EXERCISE REQUIREMENTS: Make an exact copy of all the entries, but do not reproduce the pictures.
** Opening DATA EXTRACTS block **
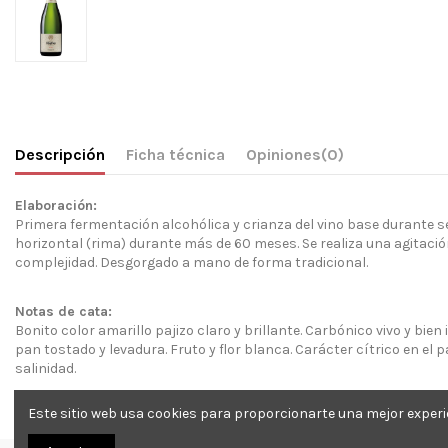
Descripción
Ficha técnica
Opiniones
(0)
Elaboración:
Primera fermentación alcohólica y crianza del vino base durante s
horizontal (rima) durante más de 60 meses. Se realiza una agitación
complejidad. Desgorgado a mano de forma tradicional.
Notas de cata:
Bonito color amarillo pajizo claro y brillante. Carbónico vivo y bi
pan tostado y levadura. Fruto y flor blanca. Carácter cítrico en el 
salinidad.
Temperatura de servicio:
Este sitio web usa cookies para proporcionarte una mejor experi
Entre 8 y 15º C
** Closing DATA EXTRACTS block **
EXERCISE RESPONSE:
Descripción
Ficha técnica
Opiniones
(0)
Elaboración:
Primera fermentación alcohólica y crianza del vino base durante s
horizontal (rima) durante más de 60 meses. Se realiza una agitación
complejidad. Desgorgado a mano de forma tradicional.
Notas de cata:
Bonito color amarillo pajizo claro y brillante. Carbónico vivo y bi
pan tostado y levadura. Fruto y flor blanca. Carácter cítrico en el 
salinidad.
Temperatura de servicio:
Este sitio web usa cookies para proporcionarte una mejor experi
Entre 8 y 15º C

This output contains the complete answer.